Es braucht ein festes Fundament

Vor dem Hintergrund der biblischen Texte zum Dreifaltigkeitsfest blickte Domkapitular Clemens Bieber bei seiner Predigt am Vorabend in Wenighösbach und am Sonntag auf der Vogelsburg auf den 75. Jahrestag des Grundgesetzes der Bundesrepublik Deutschland. Er warnte vor kurzsichtigen Veränderungen im jeweiligen Zeitgeist und erinnerte an den Geist, in dem das Grundgesetz abgefasst ist. Von daher er die Verantwortung: „Als Christen sind wir in besonderer Weise gefordert, uns in diese Gesellschaft einzubringen.“

Die Predigt im Wortlaut:

„Die Mehrheit hat die D-Mark gewählt“, so die Überschrift zu einem Interview mit dem früheren DDR-Oppositionellen Gerd Poppe am vergangenen Donnerstag, dem 75. Jahrestag des Grundgesetztes der Bundesrepublik Deutschland. Die große Mehrheit der Bürgerbewegten in der DDR wünschte die Wiedervereinigung, allerdings wünschten sie sich eine neue Verfassung für das wiedervereinigte Deutschland. Doch die Mehrheit der ostdeutschen Wähler hatte, so die These von Gerd Poppe, nicht die Demokratie, sondern die D-Mark gewählt.

In der Tat gab es jetzt in den Tagen um dem 75. Jahrestag der Verkündigung des Grundgesetzes sehr viele Äußerungen, Beiträge und Kommentare, ob die damals geschaffene Grundlage für das Miteinander der Menschen in Deutschland noch zeitgemäß sei. Mehrfach wurde die Forderung erhoben, das Grundgesetz zwar behutsam, aber doch an den Zeitgeist anzupassen.
Genau das ist der Punkt, der mich nachdenklich macht. Denn ein Grundgesetz hat die Bedeutung, gerade in turbulenten Zeiten oder Krisen ein festes geistiges Fundament und Orientierung zu geben. Es darf nicht in einer ideologischen Kurzsichtigkeit tagesaktuellen Überlegungen oder gar Moden folgen und die Weichen neu stellen.

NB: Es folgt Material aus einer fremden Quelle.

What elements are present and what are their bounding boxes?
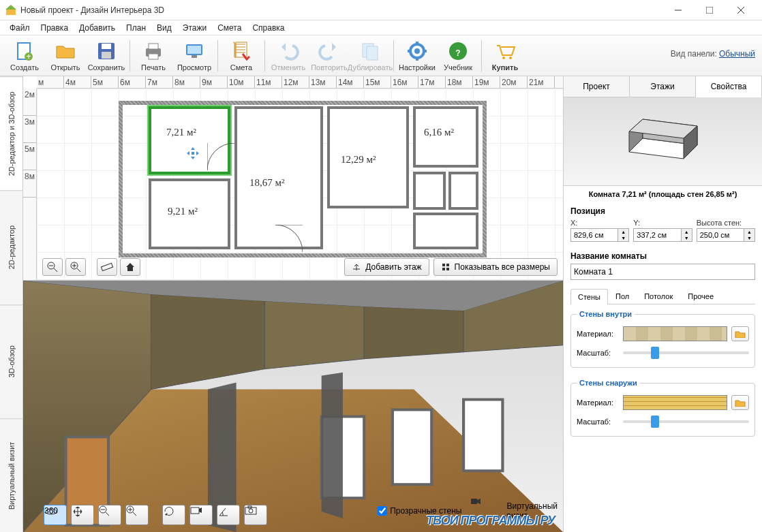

Ich fürchte, dass fast 80 Jahre nach dem Ende des menschenverachtenden Dritten Reiches und des verheerenden Zweiten Weltkriegs leider vergessen ist, dass das Grundgesetz eine klare Zäsur war nach dem totalitären System zuvor, das über viele Menschen in Deutschland und in ganz in Europa großes Leid brachte. Die Väter und Mütter des Grundgesetzes, die diese Erfahrung z.T. selbst leidvoll erlebt hatten, haben in der Präambel klargestellt, aus welchem Geist heraus das Grundgesetz abgefasst ist: „Im Bewusstsein seiner Verantwortung vor Gott und den Menschen …“ Von daher haben sie die Ehrfurcht vor Gott und die Würde des Menschen an den Anfang gestellt. Damit wird deutlich, dass das Grundgesetz eine klare Abkehr vom Unrecht und eine Hinwendung zur Menschlichkeit war und ist.
Der Mensch steht im Mittelpunkt und dementsprechend auch die Grundrechte, die ebenfalls am Beginn des Grundgesetzes stehen. Ebenso sind dort die Rechtsstaatlichkeit, die Gewaltenteilung und die Demokratie als weitere Prinzipien zu finden. Es ist die Staatsform, die als einzige der Würde und der Freiheit des Menschen wirklich gerecht werden kann.

Wer immer heute fordert, die Bevölkerung über die weitere Gültigkeit des Grundgesetzes abstimmen zu lassen oder gleich eine neue Verfassung zu formulieren, darf die Bedeutung der Artikel 1 und 20 nicht übersehen. Artikel 1 besagt, die Würde des Menschen ist unverletzbar und es ist Aufgabe des Staates, die Würde des Menschen zu schützen und zu achten. Artikel 20 umfasst die Grundprinzipien unseres Staates, nämlich dass dieser ein Rechtsstaat, eine Demokratie und ein föderaler Staat ist.

Immer wichtiger erscheint mir die Herausforderung, die Menschen in unserem Land – von dem immer mehr vom „Freizeitpark Deutschland“ sprechen – zu gewinnen, damit sie sich für Demokratie und Rechtsstaatlichkeit, für die Grundrechte von Menschen, für die Würde von Menschen einsetzen. Das zeigt sich in der Beteiligung an Wahlen, im Engagement für Parteien, die diesen Staat stützen und Recht, Ordnung und Demokratie mittragen. Ebenso im bürgerschaftlichen, also ehrenamtlichen Engagement in Gesellschaft, Vereinen und Kirche.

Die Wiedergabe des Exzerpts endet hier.